Interviewer tips: How to interview someone for a job 🤝

Copied to clipboard

Interviews are your best chance to assess a potential candidate.

They are obviously an integral part of every hiring process, but many businesses fail to get them right.

Often, employers don’t even know the right interview questions to ask candidates.

When approached carefully, you’ll be able to determine a candidate’s suitability for a role, get to know their personality, and evaluate whether they’ll be a good fit for your wider business.

However, knowing how to interview someone for a job can be difficult.

Whether virtual or face-to-face, we’ve found that advice mostly stays the same.

So, below are the essential tips on interviewing someone.

Advertise on our job board now to find excellent graduates!

For more hiring needs, check out our managed recruitment services!

What we’ll discuss:

  1. The importance of interviewing
  2. How to interview someone for a job
    1. Decide who will be conducting the interviews
    2. Organise your schedule
    3. Prepare information on the candidate
    4. Know what you’re looking for in a potential employee
    5. Ask the right questions
    6. Have an interview structure in place
    7. Make the experience comfortable for the interviewee
    8. Virtual interview tips

The importance of interviewing

Whether you’re recruiting in fintech or looking to hire marketing candidates, interviews are pivotal for the application process of both candidates and employers.

More than anything, it’s an opportunity for you to learn from candidates and help your company to grow.

Here’s why you should ensure you’re implementing the best interviewing techniques:

Determine a candidate’s suitability


This is the crux of what you’re looking for.

Implementing good interview techniques allows you to discover if a candidate has the right experience, skill set, and personality for your role.

This reduces the risk of hiring candidates who are not suited to your role and company.

In the process, this saves you time and resources on rehiring.

At Give a Grad a Go, we have a database with over 400,000 talented graduates.

So, no matter how niche your role is, our expert recruiters will always put forward candidates who are a suitable match for your role and company.

This is just one of the ways we can help you find talent.

Allowing candidates to see if a role is right for them


Interviews are a two-way street.

As well as helping you discover an ideal candidate, it’s also a useful opportunity for candidates to find out if you are an ideal company.

It’s the best chance for candidates to learn more detail about a role.

For example, they can grasp the company culture, the day-to-day tasks expected of them, salary, benefits, and progression opportunities.

Interviewing a candidate gives them more insight, and helps them decide if they want to continue with their application.

You can do your best to assess whether they’ll be a good hire, but ultimately their judgement may be as good as your own.

See your company develop in new ways


Interviewing candidates can benefit your company and allow it to develop in unexpected ways.

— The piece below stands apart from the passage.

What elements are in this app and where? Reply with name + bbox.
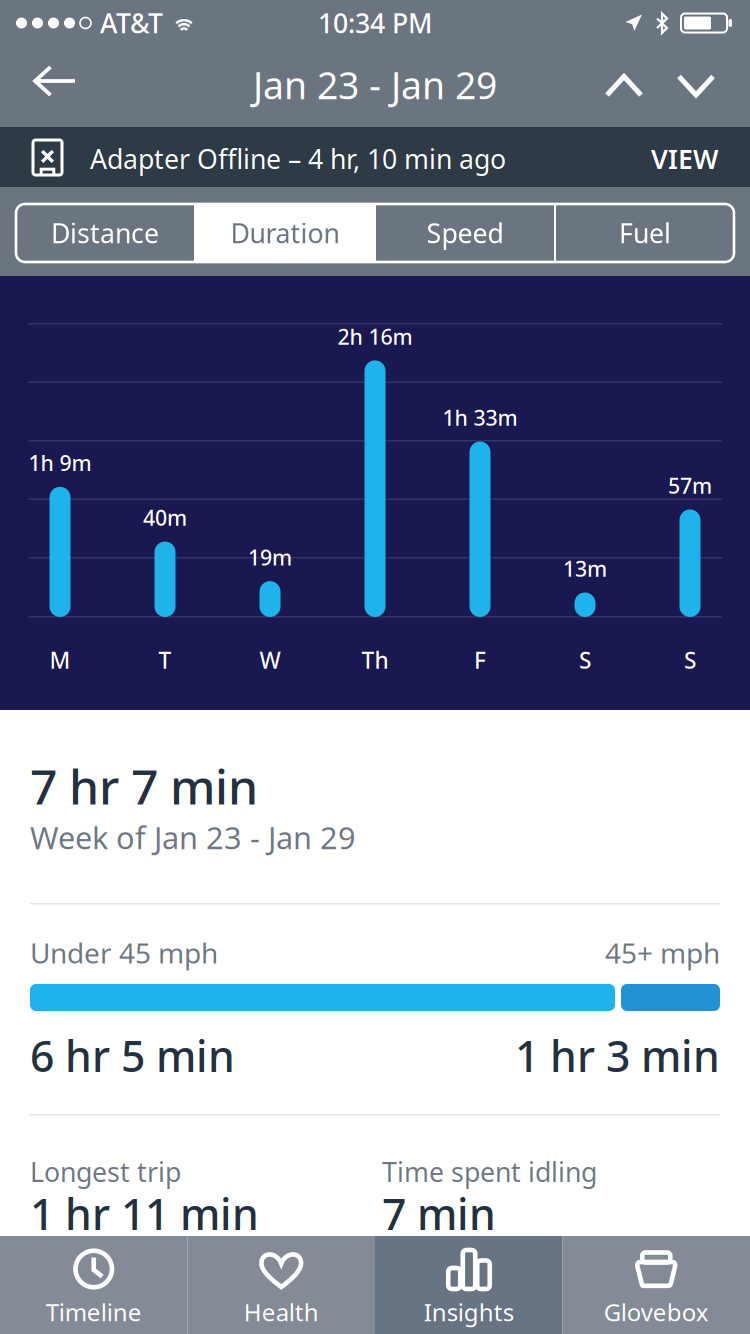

For example, you could interview an exceptional candidate who may not be quite right for the role they have applied for.

This may inspire you to hire them for a different team.

Or, they may be good enough to justify a completely new role within your company.

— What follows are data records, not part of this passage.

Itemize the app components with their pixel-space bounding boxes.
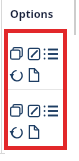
button[interactable]: Copy (8, 100, 25, 121)
button[interactable]: Format list (42, 100, 59, 121)
button[interactable]: Undo (8, 64, 25, 85)
staticText: Options (10, 6, 54, 21)
button[interactable]: Format list (42, 43, 59, 64)
button[interactable]: New document (25, 64, 42, 85)
button[interactable]: Edit (25, 43, 42, 64)
button[interactable]: Undo (8, 121, 25, 142)
button[interactable]: New document (25, 121, 42, 142)
button[interactable]: Copy (8, 43, 25, 64)
button[interactable]: Edit (25, 100, 42, 121)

This can often be the case with graduates, whose fresh perspectives can help you reimagine your processes.

Interviewing graduates lets you discover how talent can be repurposed elsewhere.

Understand how candidates view your company


Asking candidates interview questions related to your company, like ‘why do you want to work for us’ and ‘what attracted you to this role?’, is a great way to understand how candidates view your company.

Moreover, asking ‘what do you think we could improve on as a company?’ can be productively revealing.

It’s a smart way to gain constructive feedback and evaluate how effective your employer branding is.

How to interview someone for a job

If you want to know how to interview candidates well, these are your building blocks.

Our experienced recruiters have come together to devise a list of tips for interviewers in every industry.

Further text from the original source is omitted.